== Page-level text extractions ==
•••
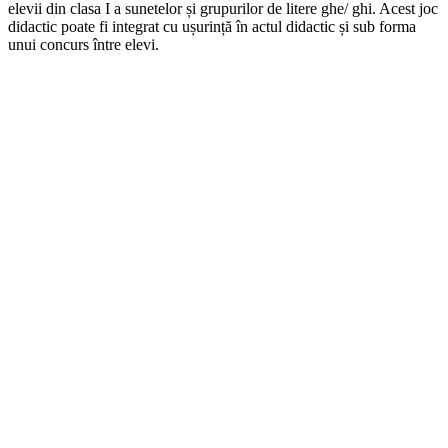
elevii din clasa I a sunetelor și grupurilor de litere ghe/ ghi. Acest joc
didactic poate fi integrat cu ușurință în actul didactic și sub forma
unui concurs între elevi.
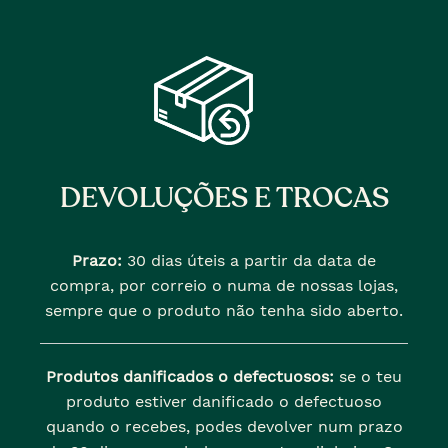
DEVOLUÇÕES E TROCAS
Prazo:
30 dias úteis a partir da data de
compra, por correio o numa de nossas lojas,
sempre que o produto não tenha sido aberto.
Produtos danificados o defectuosos:
se o teu
produto estiver danificado o defectuoso
quando o recebes, podes devolver num prazo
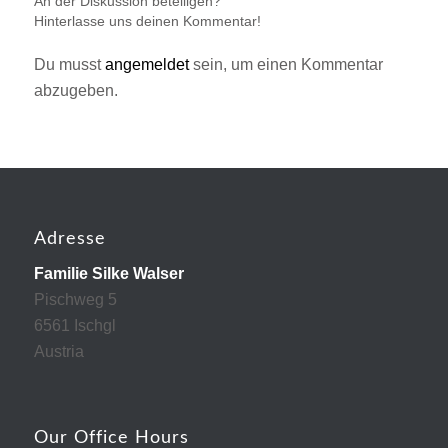
An der Diskussion beteiligen?
Hinterlasse uns deinen Kommentar!
Du musst
angemeldet
sein, um einen Kommentar
abzugeben.
Adresse
Familie Silke Walser
Pischweg 5
6561 Ischgl
Austria
Our Office Hours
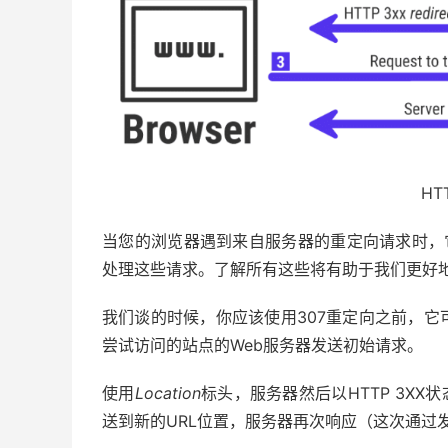
HT
当您的浏览器遇到来自服务器的重定向请求时，它
处理这些请求。了解所有这些将有助于我们更好地理解
我们谈的时候，你应该使用307重定向之前，它
尝试访问的站点的Web服务器发送初始请求。
使用
Location
标头，服务器然后以HTTP 3X
送到新的URL位置，服务器再次响应（这次通过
•••
All entries must be written out again exactly as given, with no pictures in the copy.

== Your solution ==
elevii din clasa I a sunetelor și grupurilor de litere ghe/ ghi. Acest joc
didactic poate fi integrat cu ușurință în actul didactic și sub forma
unui concurs între elevi.
DEVOLUÇÕES E TROCAS
Prazo:
30 dias úteis a partir da data de
compra, por correio o numa de nossas lojas,
sempre que o produto não tenha sido aberto.
Produtos danificados o defectuosos:
se o teu
produto estiver danificado o defectuoso
quando o recebes, podes devolver num prazo
An der Diskussion beteiligen?
Hinterlasse uns deinen Kommentar!
Du musst
angemeldet
sein, um einen Kommentar
abzugeben.
Adresse
Familie Silke Walser
Pischweg 5
6561 Ischgl
Austria
Our Office Hours
HT
当您的浏览器遇到来自服务器的重定向请求时，它
处理这些请求。了解所有这些将有助于我们更好地理解
我们谈的时候，你应该使用307重定向之前，它
尝试访问的站点的Web服务器发送初始请求。
使用
Location
标头，服务器然后以HTTP 3X
送到新的URL位置，服务器再次响应（这次通过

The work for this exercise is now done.